Arrieta has an impressive four-pitch mix consisting of a 94-mph fastball, an 89-mph cut fastball, an 87-mph changeup and an 80-mph curve. In his only start against the Dodgers this season, he allowed two hits over seven shutout innings in Wrigley Field on May 31, when the Dodgers won, 5-0.

Chase Utley and Joc Pederson are a combined 0 for 19 against Arrieta. Josh Reddick is four for nine (.444) with a homer, but those at-bats came in 2010 and 2011, when Reddick played for the Boston Red Sox and Arrieta was a less accomplished pitcher with Baltimore.

"His velocity is up, every pitch is a plus pitch now, and he throws any pitch in any count," Reddick said. "He's learned how to pitch."

Reddick said Arrieta could be tougher to hit in the gloaming of a 5 p.m. start, "but they have the same problem over there too," he said. "We have Rich [Hill] going, and they're going to have to deal with that."

Sign language

Cubs utilityman Ben Zobrist was more than amused by Dodgers catcher Yasmani Grandal's assertion that Zobrist, after a leadoff double in the eighth inning of Game 1, was relaying signs to batter Addison Russell.

"I think it's hilarious," Zobrist said Monday. "I was not stealing signs.
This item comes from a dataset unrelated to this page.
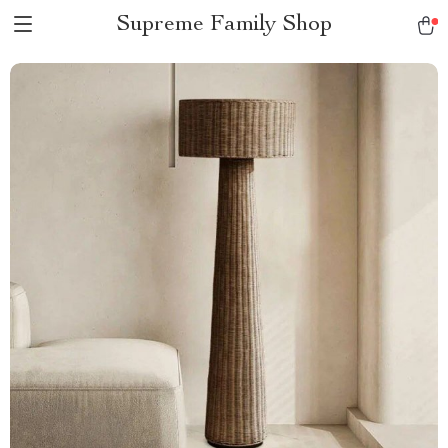
Supreme Family Shop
But I appreciate him thinking my baseball IQ is that high."

Grandal said his numerous trips to the mound while Clayton Kershaw pitched in the division series were not because he had trouble communicating with the ace. "We are literally paranoid when it comes to men on second and they are trying to get signs," he said.

That was apparent to Zobrist, who said, "I guess he used the right word when he said almost all catchers are a little bit paranoid about that."
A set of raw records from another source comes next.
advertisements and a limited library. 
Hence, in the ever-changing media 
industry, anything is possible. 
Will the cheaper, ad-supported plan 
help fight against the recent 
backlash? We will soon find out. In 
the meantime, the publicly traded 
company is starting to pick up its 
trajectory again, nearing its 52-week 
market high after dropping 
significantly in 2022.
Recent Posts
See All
Are Dodgers coaches seeing any evidence of the Cubs stealing signs?


"If they are, it wouldn't be a surprise," Manager Dave Roberts said. "There are many clubs we've played against who do the same thing. That's part of the game."

Night moves

Cubs Manager Joe Maddon hinted at possible changes in the middle of his order, where No. 3 batter Anthony Rizzo is hitting .043 (one for 23), cleanup man Zobrist is batting .182 (four for 22) and No. 5 batter Russell is hitting .045 (one for 22) in six playoff games.
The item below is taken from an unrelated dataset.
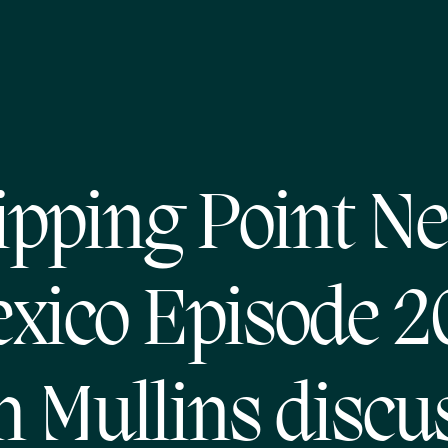
ipping Point N
xico Episode 2
 Mullins discu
Chicago is also batting .157 (14 for 89) against left-handers, and with the left-handed Hill and Julio Urias scheduled to pitch Games 3 and 4 for the Dodgers, Maddon could turn to right-handed hitting outfielders Jorge Soler and Albert Almora or possibly Willson Contreras.

"There's only so much you can possibly do when it comes to manipulating your lineup," Maddon said. "I mean, these are the guys who got you here. We've got a bunch of All-Stars out there.

"Some guys are struggling, but part of it, I think, is due to the fact that we've seen [Madison] Bumgarner, [Jeff] Samardzija, Matt Moore and [Johnny] Cueto, and then we saw Kershaw [Sunday] night. There's a lot of Cy Young candidates among that group."

By the numbers

Kershaw and closer Kenley Jansen have combined to throw 19 2/3 of 35 innings in the last four games, and they have recorded 80 of 183 outs — almost 44% — in seven postseason games. … From the Elias Sports Bureau: Before Kershaw, the last pitcher to throw at least 19 1/3 innings in four playoff games over a 10-day span was Orel Hershiser in 1988. … In six post-season games, Cubs pitchers have gone three for 10 with two homers and six runs batted in.